By Kenric Ward | Watchdog.org Virginia Bureau
FREDERICKSBURG — A proposal to embed bar codes and radio-frequency ID tags in Virginia license plates is running into opposition.
Proponents say the first-in the-nation surveillance program would aid law-enforcement agencies and could even “unclog traffic.”
Delegate Joe T. May, R-Loudoun, who chairs the House Transportation Committee, asked the Department of Motor Vehicles and the Virginia State Police to study the high-tech venture.
“Automated reading of license plates is going to have to be developed if we’re going to continue with tolling activity that’s already in existence,” May said in a statement.
But civil-liberties groups see a more sinister agenda, and ulterior motives.
“Someone obviously has a lot of time on their hands,” says John Whitehead, president of the Rutherford Institute in Charlottesville.
“My sense is that there’s corporate influence at play – there’s money to be made on this.”
“If you want to unclog traffic, the state already has an opt-in program called EZ Pass,” Whitehead suggests.
“If you want to track suspect cars, police can put on a GPS. But you need a search warrant for that,” he said, citing the U.S. Supreme Court ruling in United States v. Antoine Jones.
The state’s 76-page report acknowledges potential pitfalls “associated with an Orwellian ‘Big Brother’ government.”
“RFID (radio frequency identification), in particular, is often cited as a key offender of privacy and, in fact, Virginia statute 46.2-323.01 prohibits the use of RFID tags in driver’s licenses. DMV reports that similar concerns have been raised for bar codes,” the report stated.

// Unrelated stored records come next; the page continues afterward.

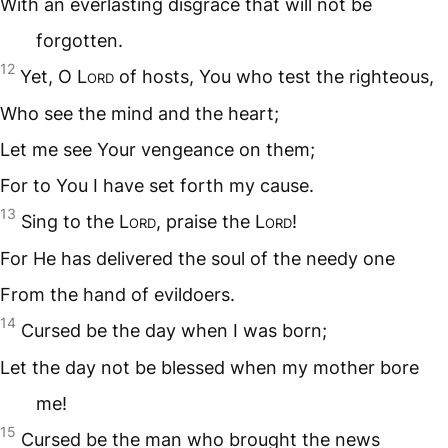
With an everlasting disgrace that will not be
forgotten.
12
Yet, O L
ord
of hosts, You who test the righteous,
Who see the mind and the heart;
Let me see Your vengeance on them;
For to You I have set forth my cause.
13
Sing to the L
ord
, praise the L
ord
!
For He has delivered the soul of the needy one
From the hand of evildoers.
14
Cursed be the day when I was born;
Let the day not be blessed when my mother bore
me!
15
Cursed be the man who brought the news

Then the study goes on to map ways around the law, which specifically refers to “federal law or regulation.”
“By limiting the information contained in a bar code or RFID tag to the license plate type and number, Virginia would alleviate the concerns.”
Still, the report cautions:
“Because the IT infrastructure necessary to support the technology is so extensive and the implementation costs cannot be reliably estimated, (we) could not recommend immediate adoption.”
The ACLU and Whitehead’s group – which don’t always align politically – both say the idea should be stopped now.
The Rutherford Institute is defending a Texas high school student who refused to wear a micro-chipped student ID on the grounds that it violated her religious beliefs, likening it to the “mark of the beast.”
“The (microchip) company made a half-million dollars at this one school. It’s just a big money-making thing,” Whitehead asserted.
The complete list of 35 “stakeholders” who constituted the Virginia “working group” has not been disclosed.
While some law-enforcement agencies say “smart plates” would help them track lost or missing vehicles, Whitehead says police already are scanning license plates.
“This information is being put into a central database even as we speak. Chances are, your license has already been swept.”
As for authorities’ concern that vehicles bearing weathered or framed tags could be difficult to decipher, Whitehead has an easy answer.
“Just pull them over,” he says.
Delegate May said lawmakers will proceed carefully.
“We’re gradually learning how to write legislation so that it protects private information,” he told the Washington Times. “Virginia’s one of those states where we don’t rush into things. We’re going to make certain it’s right.”
May did not respond to Watchdog.org‘s request for an interview by deadline.